Local-window timing on the same 18,944 samples, best of five passes with 1000 sweeps per pass:

backend	ns/call
Commons	9.86
Cody	10.04
Johnson	6.28

So yes: the tail is the right place to look. The worst Johnson behavior is the negative tail and near-overflow tail. Cody has a rare sharper spike right at the finite overflow boundary. Commons is the most stable over these consecutive-ULP windows.

Generic Erfcx Timing

Mixed grid, 24003 samples, best of five timing passes, 100 sweeps per pass.

backend	ns/call
Commons	6.29
Cody	6.55
Johnson/errorfunctions	6.05
Johnson/faddeeva-sys	4.92
Julia SpecialFunctions	4.62

The Julia number is measured inside one Julia process launched by the Rust diagnostic program; it is a Julia-loop function-call timing, not per-call Rust-to-Julia FFI overhead.

Impact on ThiopheneIV Implied Volatility Solver

Values are max error in ULPs of reference total volatility on a specific set of options (see the ThiopheneIV paper for the definition of the exact zones). The rust implementation of the solver is available here

ThiopheneIV max ulp

backend	CLY-3D	CLY-20	CLY-80	Jaeckel	Market	Corners	Stress	HighVol
Cody	190	52	8	142	520	557	285	2
Commons	133	49	8	63	177	329	138	2
Johnson	400	71	16	97	1210	537	484	3

ThiopheneIV+ max ulp

backend	CLY-3D	CLY-20	CLY-80	Jaeckel	Market	Corners	Stress	HighVol
Cody	23	5	4	14	30	41	33	2
Commons	23	5	4	13	29	41	33	2
Johnson	22	5	7	13	29	41	32	3

The polished ThiopheneIV+ path is robust across erfcx choices.
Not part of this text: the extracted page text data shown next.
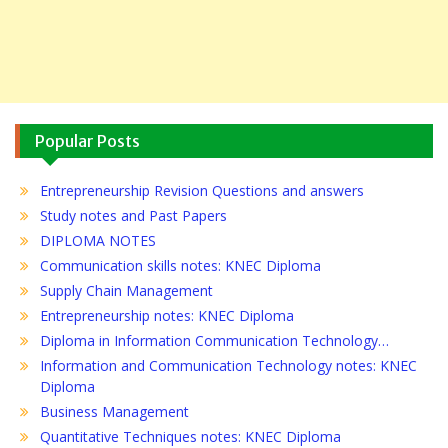
Popular Posts
Entrepreneurship Revision Questions and answers
Study notes and Past Papers
DIPLOMA NOTES
Communication skills notes: KNEC Diploma
Supply Chain Management
Entrepreneurship notes: KNEC Diploma
Diploma in Information Communication Technology…
Information and Communication Technology notes: KNEC
Diploma
Business Management
Quantitative Techniques notes: KNEC Diploma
The unpolished fast solver is where Commons is clearly better for benchmark.

Impact on ThiopheneIV Performance

ThiopheneIV ns/call

backend	CLY-3D	CLY-20	CLY-80	Jaeckel	Market	Corners	Stress	HighVol
Cody	146	146	148	146	147	155	155	150
Commons	155	147	147	156	153	159	157	151
Johnson	179	180	188	211	203	185	204	161

ThiopheneIV+ ns/call

backend	CLY-3D	CLY-20	CLY-80	Jaeckel	Market	Corners	Stress	HighVol
Cody	199	200	199	185	193	210	205	187
Commons	202	203	197	197	200	214	210	189
Johnson	233	229	245	249	251	240	254	210

Cody is slightly faster than Commons for ThiopheneIV, but Commons is close and much more accurate. Johnson is slower in the solver context despite competitive standalone erfcx timing, most likely because its branch/table structure interacts differently with the full pricing paths.

Conclusion

Use the Commons erfcx implementation. It gives the best generic erfcx accuracy against the BigFloat reference among the tested Rust-callable implementations, the most stable 512-consecutive-ULP local-window profile, the best unpolished ThiopheneIV accuracy, and passes the strict reference/corner suite. Cody remains a good fast approximation, but it is of slighly lower accuracy (which impacts non-polished ThiopheneIV implied vols) and has a near-overflow-tail spike (very likely without impact on my use case).